EXERCISE INSTRUCTIONS
Go line by line through the entries below and copy those containing the string "Make".

THE DATA
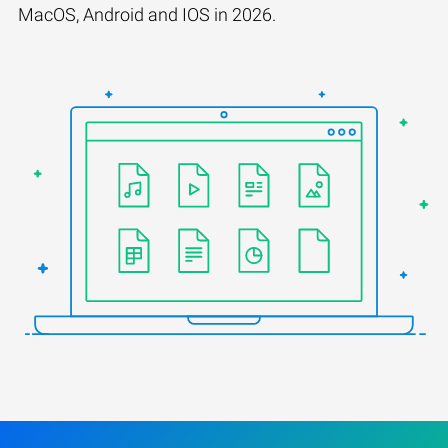
MacOS, Android and IOS in 2026.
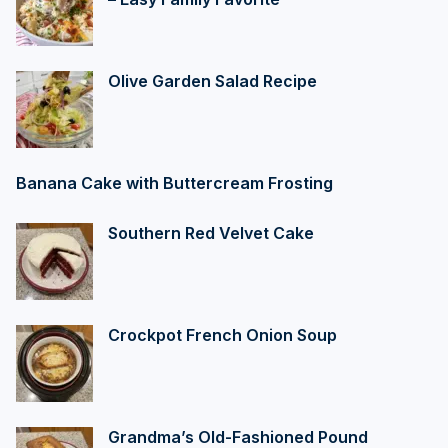
Olive Garden Salad Recipe
Banana Cake with Buttercream Frosting
Southern Red Velvet Cake
Crockpot French Onion Soup
Grandma’s Old-Fashioned Pound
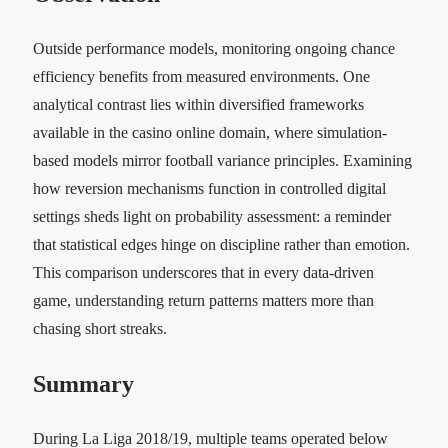
Outside performance models, monitoring ongoing chance
efficiency benefits from measured environments. One
analytical contrast lies within diversified frameworks
available in the casino online domain, where simulation-
based models mirror football variance principles. Examining
how reversion mechanisms function in controlled digital
settings sheds light on probability assessment: a reminder
that statistical edges hinge on discipline rather than emotion.
This comparison underscores that in every data-driven
game, understanding return patterns matters more than
chasing short streaks.
Summary
During La Liga 2018/19, multiple teams operated below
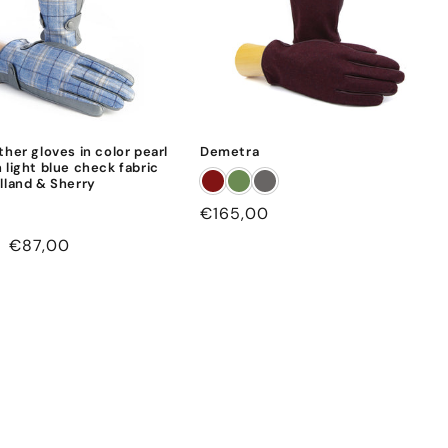
ther gloves in color pearl
Demetra
 light blue check fabric
lland & Sherry
Regular
€165,00
price
Sale
€87,00
price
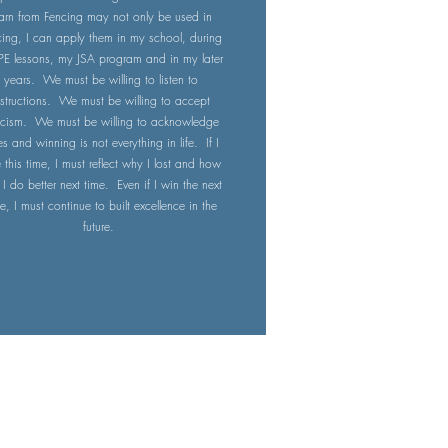
earn from Fencing may not only be used in
cing, I can apply them in my school, during
PE lessons, my JSA program and in my later
years. We must be willing to listen to
nstructions. We must be willing to accept
ticism. We must be willing to acknowledge
es and winning is not everything in life. If I
e this time, I must reflect why I lost and how
I do better next time. Even if I win the next
e, I must continue to built excellence in the
future.
About Us
Our Programs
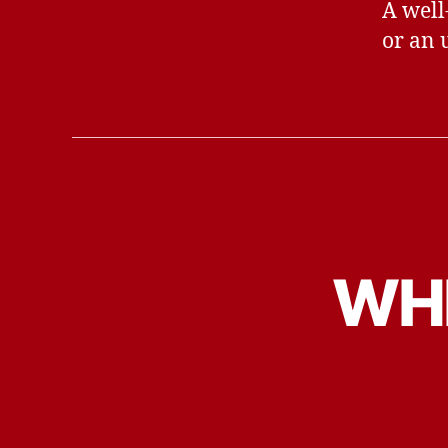
A well
or an 
WHE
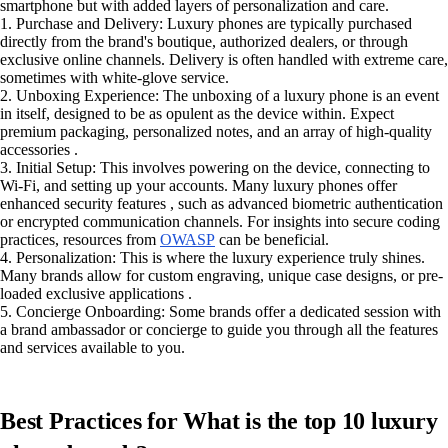
smartphone but with added layers of personalization and care.
1. Purchase and Delivery: Luxury phones are typically purchased
directly from the brand's boutique, authorized dealers, or through
exclusive online channels. Delivery is often handled with extreme care,
sometimes with white-glove service.
2. Unboxing Experience: The unboxing of a luxury phone is an event
in itself, designed to be as opulent as the device within. Expect
premium packaging, personalized notes, and an array of high-quality
accessories .
3. Initial Setup: This involves powering on the device, connecting to
Wi-Fi, and setting up your accounts. Many luxury phones offer
enhanced security features , such as advanced biometric authentication
or encrypted communication channels. For insights into secure coding
practices, resources from
OWASP
can be beneficial.
4. Personalization: This is where the luxury experience truly shines.
Many brands allow for custom engraving, unique case designs, or pre-
loaded exclusive applications .
5. Concierge Onboarding: Some brands offer a dedicated session with
a brand ambassador or concierge to guide you through all the features
and services available to you.
Best Practices for What is the top 10 luxury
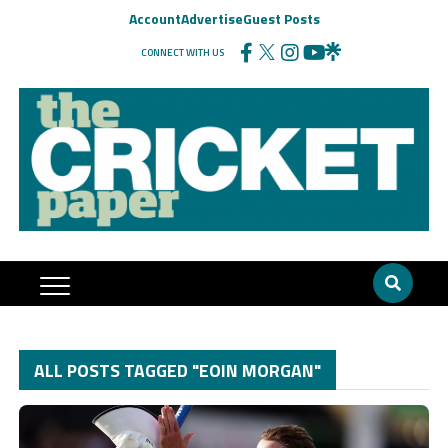
Account
Advertise
Guest Posts
CONNECT WITH US
ALL POSTS TAGGED "EOIN MORGAN"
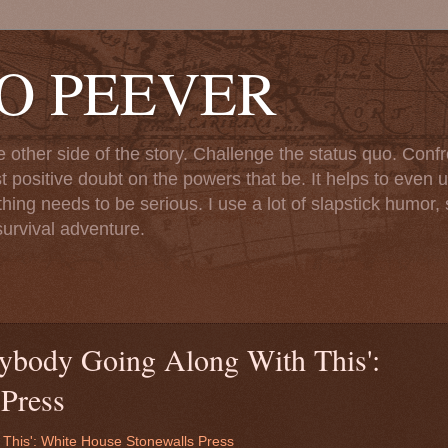
TO PEEVER
ther side of the story. Challenge the status quo. Confr
st positive doubt on the powers that be. It helps to even u
ng needs to be serious. I use a lot of slapstick humor, sa
urvival adventure.
ybody Going Along With This':
Press
 This': White House Stonewalls Press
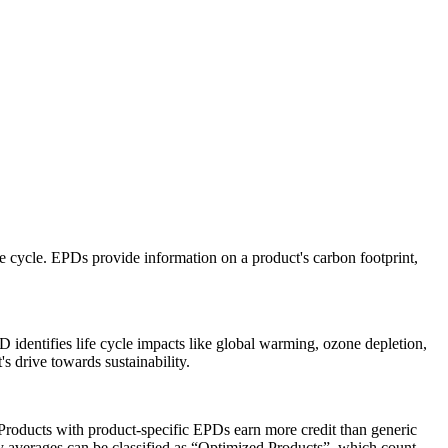
e cycle. EPDs provide information on a product's carbon footprint,
D identifies life cycle impacts like global warming, ozone depletion,
s drive towards sustainability.
roducts with product-specific EPDs earn more credit than generic
y averages can be classified as “Optimized Products”, which count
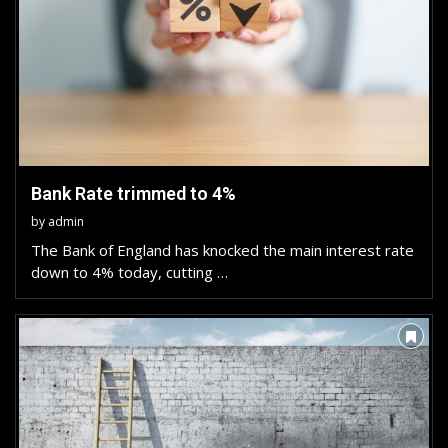
Bank Rate trimmed to 4%
by
admin
The Bank of England has knocked the main interest rate
down to 4% today, cutting …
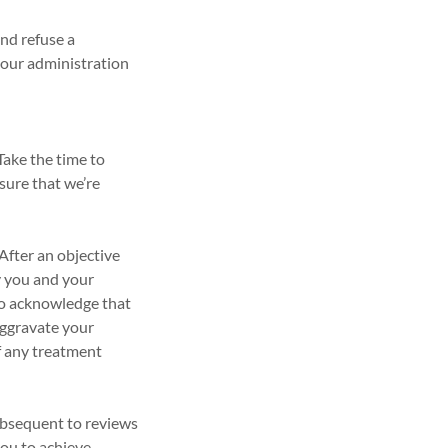
and refuse a
 our administration
Take the time to
sure that we’re
After an objective
y you and your
to acknowledge that
 aggravate your
f any treatment
ubsequent to reviews
you to achieve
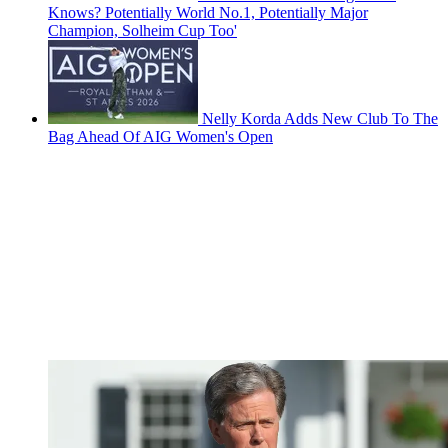
Knows? Potentially World No.1, Potentially Major
Champion, Solheim Cup Too'
Nelly Korda Adds New Club To The
Bag Ahead Of AIG Women's Open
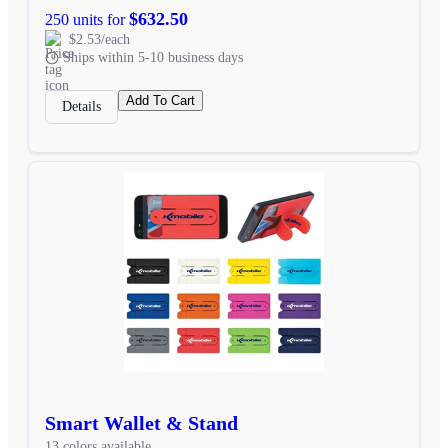
$632.50
250 units for
$2.53/each
Ships within 5-10 business days
Add To Cart
Details
Smart Wallet & Stand
13 colors available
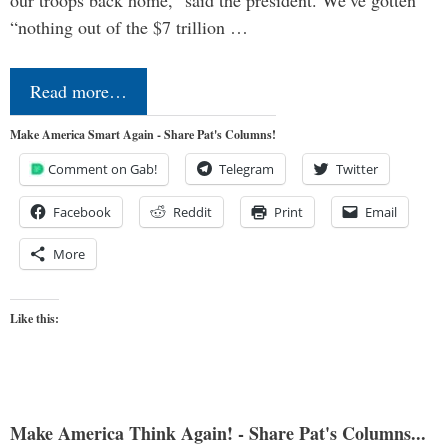
“nothing out of the $7 trillion …
Read more…
Make America Smart Again - Share Pat's Columns!
Comment on Gab!
Telegram
Twitter
Facebook
Reddit
Print
Email
More
Like this:
Make America Think Again! - Share Pat's Columns...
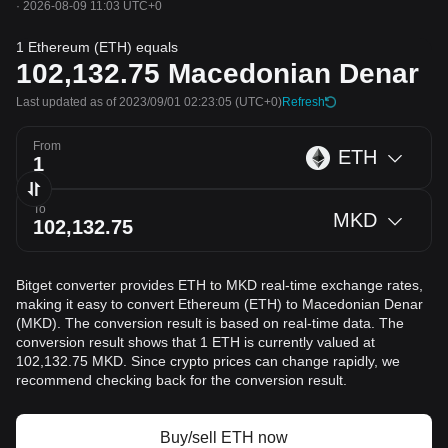
·
2026-08-09 11:03 UTC+0
1 Ethereum (ETH) equals
102,132.75
Macedonian Denar
Last updated as of 2023/09/01 02:23:05
(UTC+0)
Refresh
From
ETH
To
MKD
Bitget converter provides ETH to MKD real-time exchange rates,
making it easy to convert Ethereum (ETH) to Macedonian Denar
(MKD). The conversion result is based on real-time data. The
conversion result shows that 1 ETH is currently valued at
102,132.75 MKD. Since crypto prices can change rapidly, we
recommend checking back for the conversion result.
Buy/sell ETH now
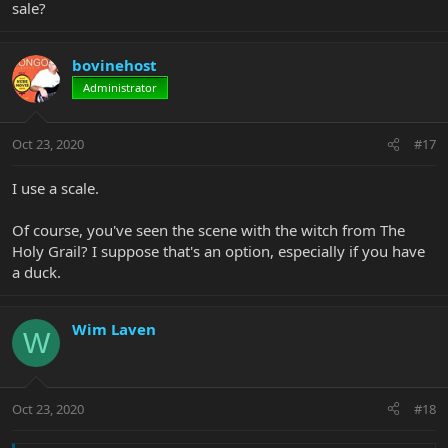
sale?
bovinehost
Administrator
Oct 23, 2020
#17
I use a scale.
Of course, you've seen the scene with the witch from The
Holy Grail? I suppose that's an option, especially if you have
a duck.
Wim Laven
W
Oct 23, 2020
#18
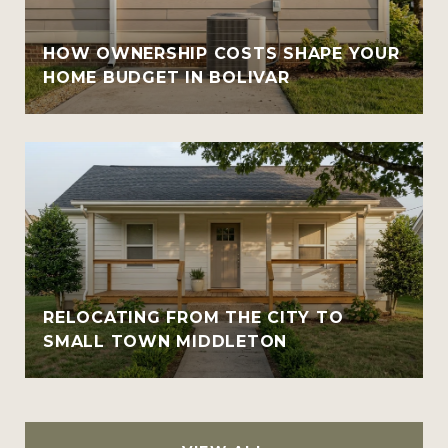
HOW OWNERSHIP COSTS SHAPE YOUR
HOME BUDGET IN BOLIVAR
RELOCATING FROM THE CITY TO
SMALL TOWN MIDDLETON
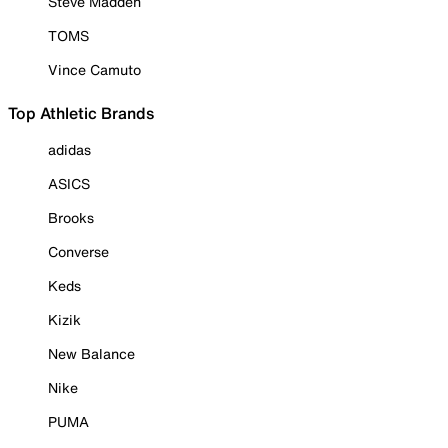
Steve Madden
TOMS
Vince Camuto
Top Athletic Brands
adidas
ASICS
Brooks
Converse
Keds
Kizik
New Balance
Nike
PUMA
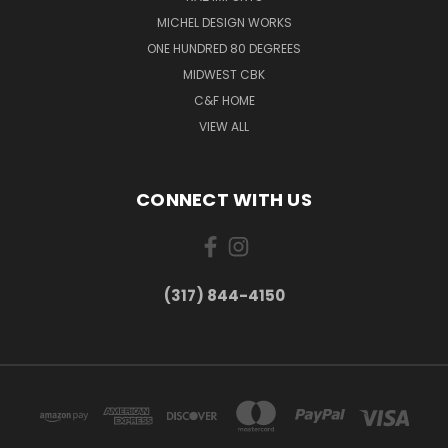
MICHEL DESIGN WORKS
ONE HUNDRED 80 DEGREES
MIDWEST CBK
C&F HOME
VIEW ALL
CONNECT WITH US
(317) 844-4150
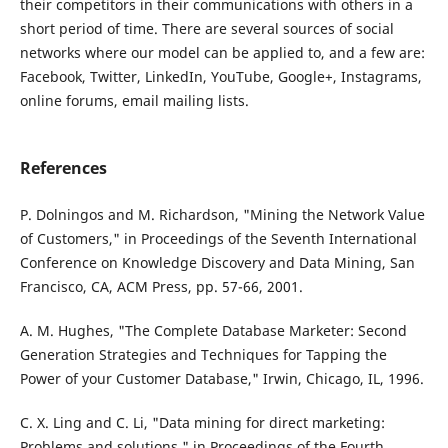
their competitors in their communications with others in a
short period of time. There are several sources of social
networks where our model can be applied to, and a few are:
Facebook, Twitter, LinkedIn, YouTube, Google+, Instagrams,
online forums, email mailing lists.
References
P. Dolningos and M. Richardson, "Mining the Network Value
of Customers," in Proceedings of the Seventh International
Conference on Knowledge Discovery and Data Mining, San
Francisco, CA, ACM Press, pp. 57-66, 2001.
A. M. Hughes, "The Complete Database Marketer: Second
Generation Strategies and Techniques for Tapping the
Power of your Customer Database," Irwin, Chicago, IL, 1996.
C. X. Ling and C. Li, "Data mining for direct marketing:
Problems and solutions," in Proceedings of the Fourth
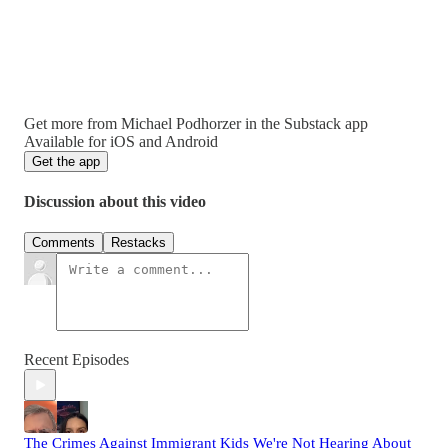
Get more from Michael Podhorzer in the Substack app
Available for iOS and Android
Get the app
Discussion about this video
Comments
Restacks
Recent Episodes
The Crimes Against Immigrant Kids We're Not Hearing About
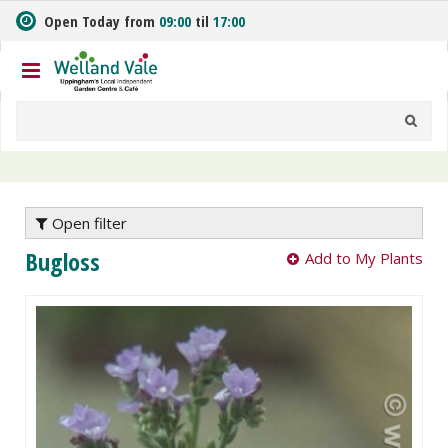
J
Open Today from
09:00
til
17:00
u
m
p
t
o
c
o
n
t
e
Open filter
n
Bugloss
Add to My Plants
t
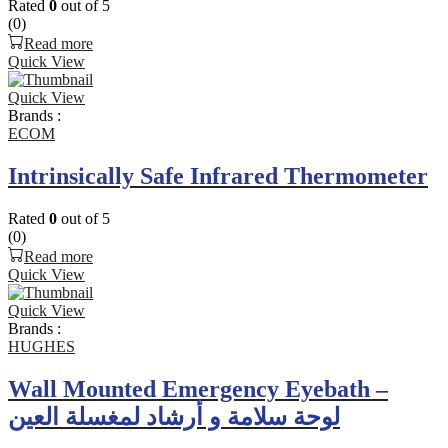
Rated
0
out of 5
(0)
Read more
Quick View
Quick View
Brands :
ECOM
Intrinsically Safe Infrared Thermometer
Rated
0
out of 5
(0)
Read more
Quick View
Quick View
Brands :
HUGHES
Wall Mounted Emergency Eyebath –
لوحة سلامة و أرشاد لمغسلة العين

WRITTEN RESPONSE
Make America Smart Again - Share Pat's Columns!
Make America Think Again! - Share Pat's Columns...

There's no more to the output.